All lines of the listing that contain "الشعير" should be shown in full.

--------------------

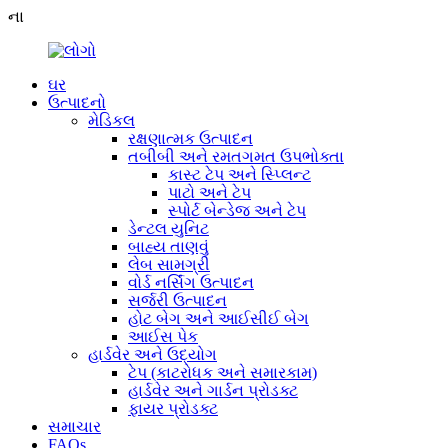
ના
ઘર
ઉત્પાદનો
મેડિકલ
રક્ષણાત્મક ઉત્પાદન
તબીબી અને રમતગમત ઉપભોક્તા
કાસ્ટ ટેપ અને સ્પ્લિન્ટ
પાટો અને ટેપ
સ્પોર્ટ બેન્ડેજ અને ટેપ
ડેન્ટલ યુનિટ
બાહ્ય તાણવું
લેબ સામગ્રી
વોર્ડ નર્સિંગ ઉત્પાદન
સર્જરી ઉત્પાદન
હોટ બેગ અને આઈસીઈ બેગ
આઈસ પેક
હાર્ડવેર અને ઉદ્યોગ
ટેપ (કાટરોધક અને સમારકામ)
હાર્ડવેર અને ગાર્ડન પ્રોડક્ટ
ફાયર પ્રોડક્ટ
સમાચાર
FAQs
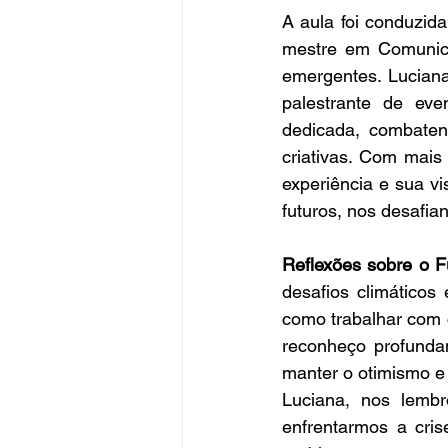
A aula foi conduzida
mestre em Comunica
emergentes. Lucian
palestrante de eve
dedicada, combaten
criativas. Com mais
experiência e sua v
futuros, nos desafia
Reflexões sobre o F
desafios climáticos
como trabalhar com 
reconheço profundam
manter o otimismo e
Luciana, nos lembr
enfrentarmos a cris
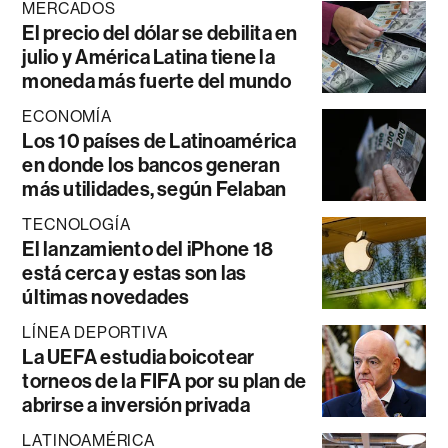
MERCADOS
El precio del dólar se debilita en
julio y América Latina tiene la
moneda más fuerte del mundo
ECONOMÍA
Los 10 países de Latinoamérica
en donde los bancos generan
más utilidades, según Felaban
TECNOLOGÍA
El lanzamiento del iPhone 18
está cerca y estas son las
últimas novedades
LÍNEA DEPORTIVA
La UEFA estudia boicotear
torneos de la FIFA por su plan de
abrirse a inversión privada
LATINOAMÉRICA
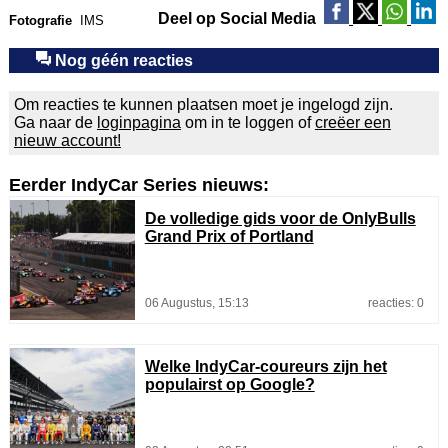
Deel op Social Media
Fotografie
IMS
Nog géén reacties
Om reacties te kunnen plaatsen moet je ingelogd zijn.
Ga naar de
loginpagina
om in te loggen of
creëer een
nieuw account!
Eerder IndyCar Series nieuws:
De volledige gids voor de OnlyBulls
Grand Prix of Portland
06 Augustus, 15:13
reacties: 0
Welke IndyCar-coureurs zijn het
populairst op Google?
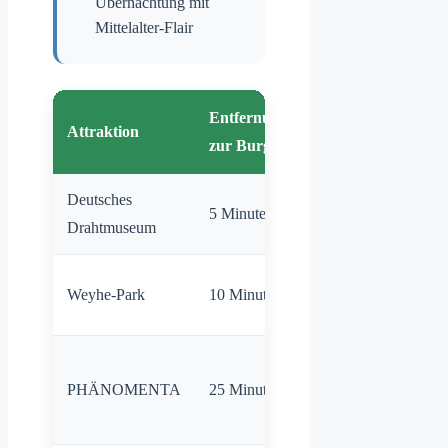
Übernachtung mit
Mittelalter-Flair
Entfernung
Attraktion
Besonderheit
zur Burg
Deutsches
Interaktive
5 Minuten
Drahtmuseum
Exponate
Historische
Weyhe-Park
10 Minuten
Wegeführung
Wissenschaft
PHÄNOMENTA
25 Minuten
zum
Ausprobieren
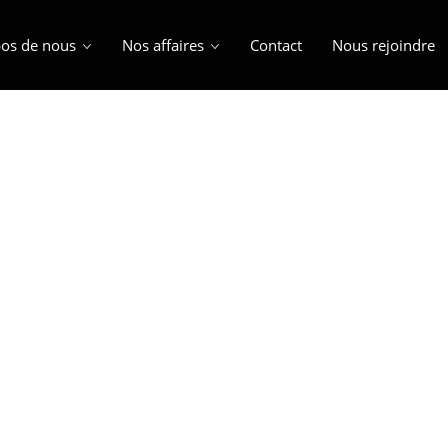
os de nous
Nos affaires
Contact
Nous rejoindre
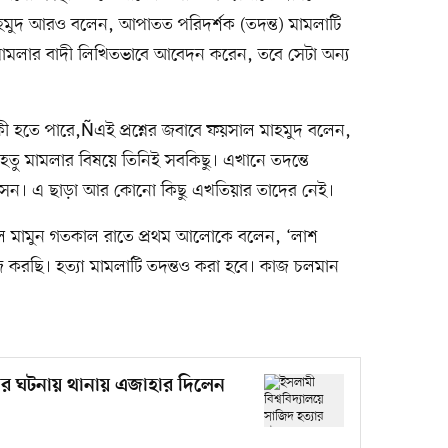
াহমুদ আরও বলেন, আপাতত পরিদর্শক (তদন্ত) মামলাটি
মামলার বাদী লিখিতভাবে আবেদন করেন, তবে সেটা অন্য
িকা কী হতে পারে,Ñএই প্রশ্নের জবাবে ফয়সাল মাহমুদ বলেন,
হেতু মামলার বিষয়ে তিনিই সবকিছু। এখানে তদন্তে
রশাসন। এ ছাড়া আর কোনো কিছু এখতিয়ার তাদের নেই।
 আল মামুন গতকাল রাতে প্রথম আলোকে বলেন, ‘লাশ
 করছি। হত্যা মামলাটি তদন্তও করা হবে। কাজ চলমান
্যার ঘটনায় থানায় এজাহার দিলেন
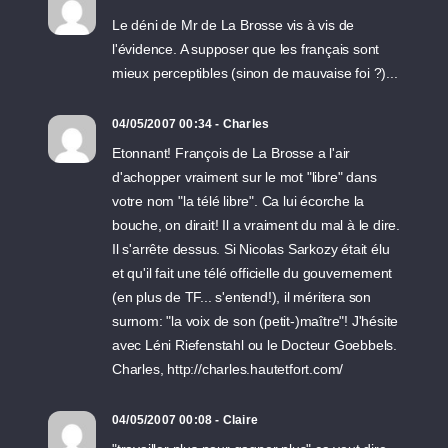
Le déni de Mr de La Brosse vis à vis de
l'évidence. A supposer que les français sont
mieux perceptibles (sinon de mauvaise foi ?)...
04/05/2007 00:34 - Charles
Etonnant! François de La Brosse a l'air
d'achopper vraiment sur le mot "libre" dans
votre nom "la télé libre". Ca lui écorche la
bouche, on dirait! Il a vraiment du mal à le dire.
Il s'arrête dessus. Si Nicolas Sarkozy était élu
et qu'il fait une télé officielle du gouvernement
(en plus de TF... s'entend!), il méritera son
surnom: "la voix de son (petit-)maître"! J'hésite
avec Léni Riefenstahl ou le Docteur Goebbels.
Charles, http://charles.hautetfort.com/
04/05/2007 00:08 - Claire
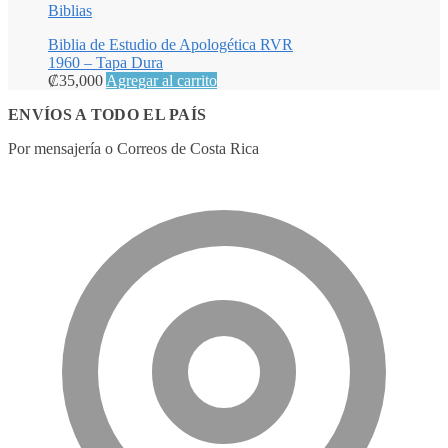
Biblias
Biblia de Estudio de Apologética RVR
1960 – Tapa Dura
₡
35,000
Agregar al carrito
ENVÍOS A TODO EL PAÍS
Por mensajería o Correos de Costa Rica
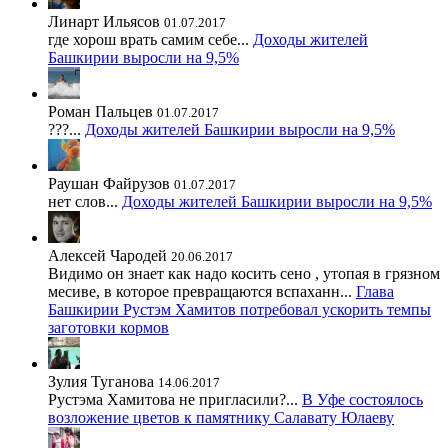
Линарт Ильясов
01.07.2017
где хорош врать самим себе...
Доходы жителей
Башкирии выросли на 9,5%
Роман Пальцев
01.07.2017
???...
Доходы жителей Башкирии выросли на 9,5%
Раушан Файрузов
01.07.2017
нет слов...
Доходы жителей Башкирии выросли на 9,5%
Алексей Чародей
20.06.2017
Видимо он знает как надо косить сено , утопая в грязном
месиве, в которое превращаются вспаханн...
Глава
Башкирии Рустэм Хамитов потребовал ускорить темпы
заготовки кормов
Зулия Туганова
14.06.2017
Рустэма Хамитова не пригласили?...
В Уфе состоялось
возложение цветов к памятнику Салавату Юлаеву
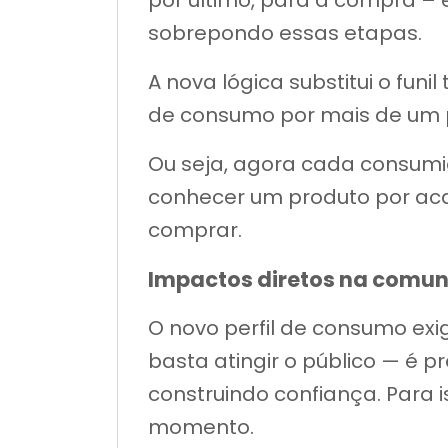
por último, para a compra – 
sobrepondo essas etapas.
A nova lógica substitui o funi
de consumo por mais de um 
Ou seja, agora cada consumi
conhecer um produto por acaso
comprar.
Impactos diretos na comu
O novo perfil de consumo exi
basta atingir o público — é 
construindo confiança. Para 
momento.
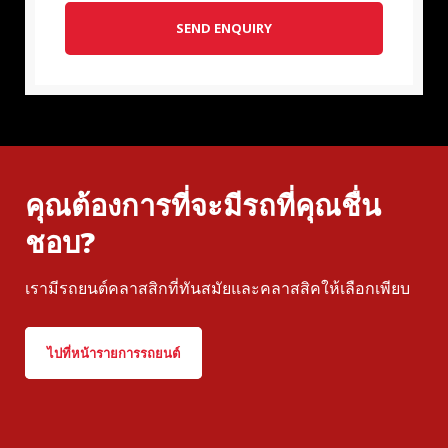
SEND ENQUIRY
คุณต้องการที่จะมีรถที่คุณชื่น
ชอบ?
เรามีรถยนต์คลาสสิกที่ทันสมัยและคลาสสิคให้เลือกเพียบ
ไปที่หน้ารายการรถยนต์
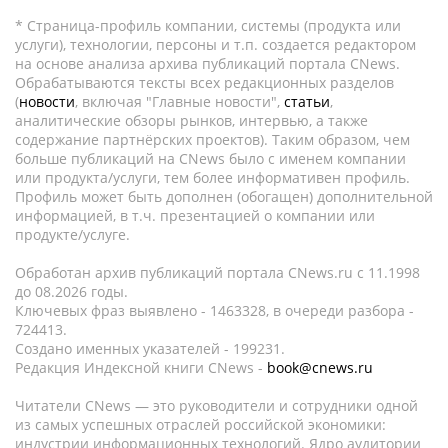
* Страница-профиль компании, системы (продукта или
услуги), технологии, персоны и т.п. создается редактором
на основе анализа архива публикаций портала CNews.
Обрабатываются тексты всех редакционных разделов
(
новости
, включая "Главные новости",
статьи
,
аналитические обзоры рынков, интервью, а также
содержание партнёрских проектов). Таким образом, чем
больше публикаций на CNews было с именем компании
или продукта/услуги, тем более информативен профиль.
Профиль может быть дополнен (обогащен) дополнительной
информацией, в т.ч. презентацией о компании или
продукте/услуге.
Обработан архив публикаций портала CNews.ru c 11.1998
до 08.2026 годы.
Ключевых фраз выявлено - 1463328, в очереди разбора -
724413.
Создано именных указателей - 199231.
Редакция Индексной книги CNews -
book@cnews.ru
Читатели CNews — это руководители и сотрудники одной
из самых успешных отраслей российской экономики:
индустрии информационных технологий. Ядро аудитории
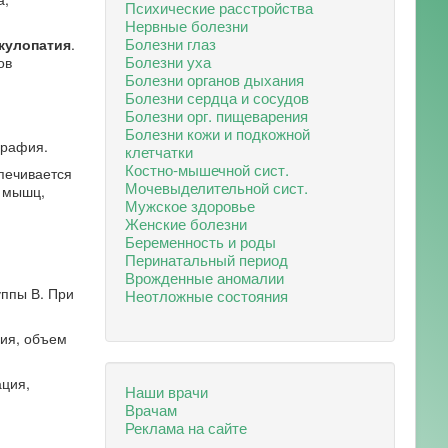
Психические расстройства
Нервные болезни
Болезни глаз
кулопатия
.
Болезни уха
ов
Болезни органов дыхания
Болезни сердца и сосудов
Болезни орг. пищеварения
Болезни кожи и подкожной
графия.
клетчатки
Костно-мышечной сист.
печивается
Мочевыделительной сист.
х мышц,
Мужское здоровье
Женские болезни
Беременность и роды
Перинатальный период
Врожденные аномалии
ппы В. При
Неотложные состояния
ния, объем
ация,
Наши врачи
Врачам
Реклама на сайте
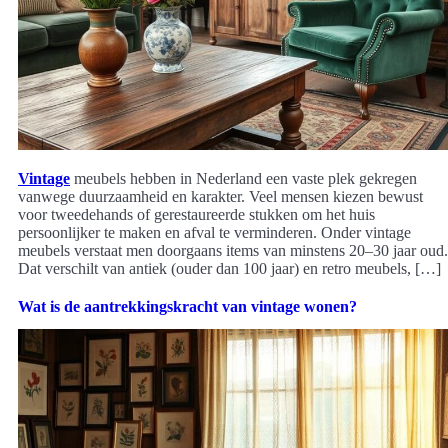
Vintage
meubels hebben in Nederland een vaste plek gekregen
vanwege duurzaamheid en karakter. Veel mensen kiezen bewust
voor tweedehands of gerestaureerde stukken om het huis
persoonlijker te maken en afval te verminderen. Onder vintage
meubels verstaat men doorgaans items van minstens 20–30 jaar oud.
Dat verschilt van antiek (ouder dan 100 jaar) en retro meubels, […]
Wat is de aantrekkingskracht van vintage wonen?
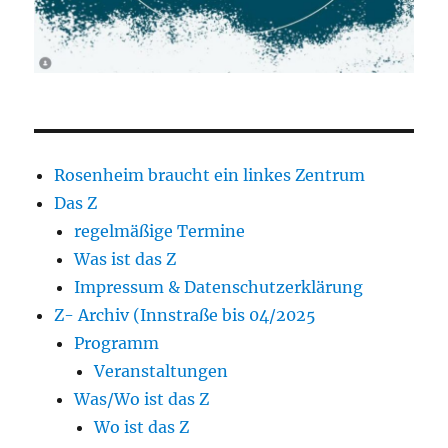
Rosenheim braucht ein linkes Zentrum
Das Z
regelmäßige Termine
Was ist das Z
Impressum & Datenschutzerklärung
Z- Archiv (Innstraße bis 04/2025
Programm
Veranstaltungen
Was/Wo ist das Z
Wo ist das Z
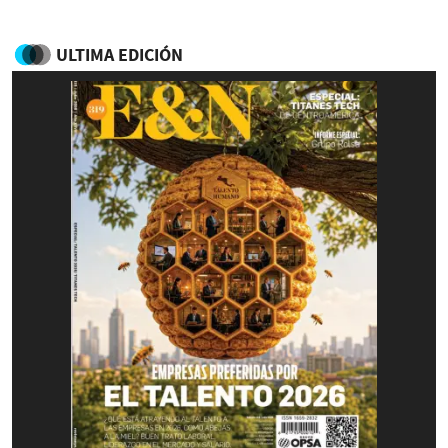
ULTIMA EDICIÓN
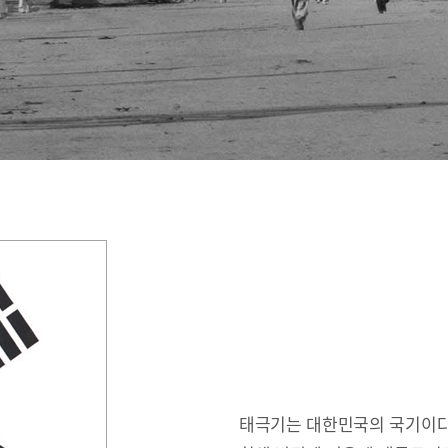
태극기는 대한민국의 국기이다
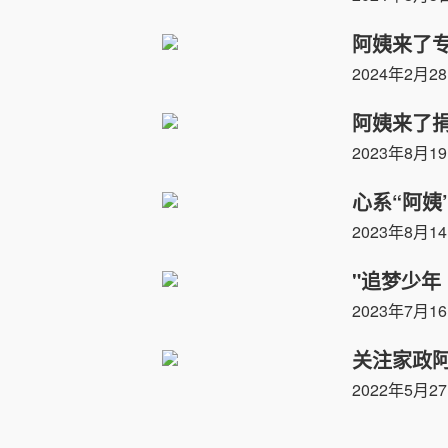
阿姨来了
2024年2月2
阿姨来了
2023年8月1
心系“阿姨
2023年8月1
"追梦少年
2023年7月1
关注家政阿
2022年5月2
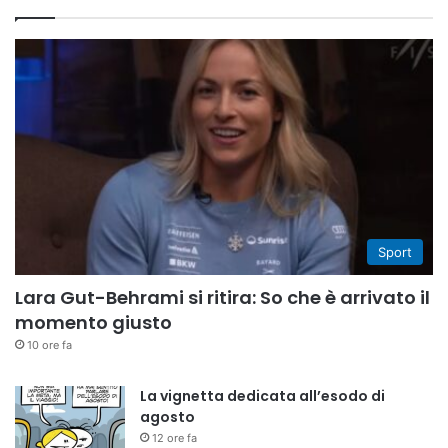
Sport
Lara Gut-Behrami si ritira: So che è arrivato il
momento giusto
10 ore fa
La vignetta dedicata all’esodo di
agosto
12 ore fa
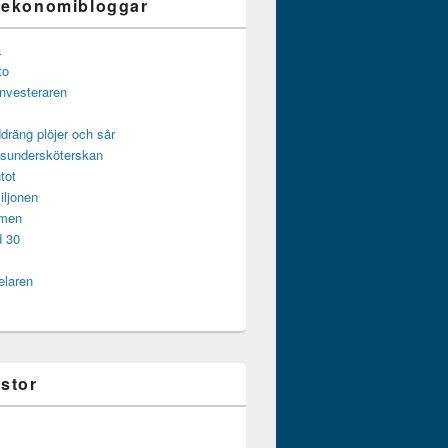
 ekonomibloggar
a
to
investeraren
dräng plöjer och sår
gsundersköterskan
tot
iljonen
mmen
d 30
elaren
istor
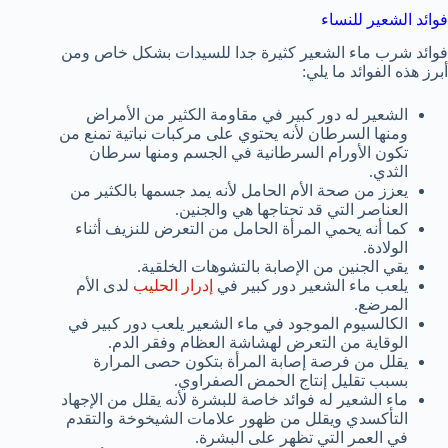
فوائد الشعير للنساء
فوائد شرب ماء الشعير كثيرة جدا للسيدات بشكل خاص ومن
أبرز هذه الفوائد ما يلي:
الشعير له دور كبير في مقاومة الكثير من الأمراض
ومنها السرطان لأنه يحتوي على مركبات نباتية تمنع من
تكون الأورام السرطانية في الجسم ومنها سرطان
الثدي.
يعزز من صحة الأم الحامل لأنه يمد جسمها بالكثير من
العناصر التي قد تحتاجها هي والجنين.
كما أنه يحمي المرأة الحامل من التعرض للنزيف أثناء
الولادة.
يقي الجنين من الإصابة بالتشوهات الخلقية.
يلعب ماء الشعير دور كبير في
إدرار الحليب
لدى الأم
المرضع.
الكالسيوم الموجود في ماء الشعير يلعب دور كبير في
الوقاية من التعرض لهشاشة العظام وفقر الدم.
يقلل من فرصة إصابة المرأة بتكون حصى المرارة
بسبب تقليل إنتاج الحمض الصفراوي.
ماء الشعير له فوائد خاصة للبشرة لأنه يقلل من الإجهاد
التأكسدي ويقلل من ظهور علامات الشيخوخة والتقدم
في العمر التي تظهر على البشرة.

--------------------

## Expected output:
فوائد الشعير للنساء
فوائد شرب ماء الشعير كثيرة جدا للسيدات بشكل خاص ومن
الشعير له دور كبير في مقاومة الكثير من الأمراض
يلعب ماء الشعير دور كبير في
الكالسيوم الموجود في ماء الشعير يلعب دور كبير في
ماء الشعير له فوائد خاصة للبشرة لأنه يقلل من الإجهاد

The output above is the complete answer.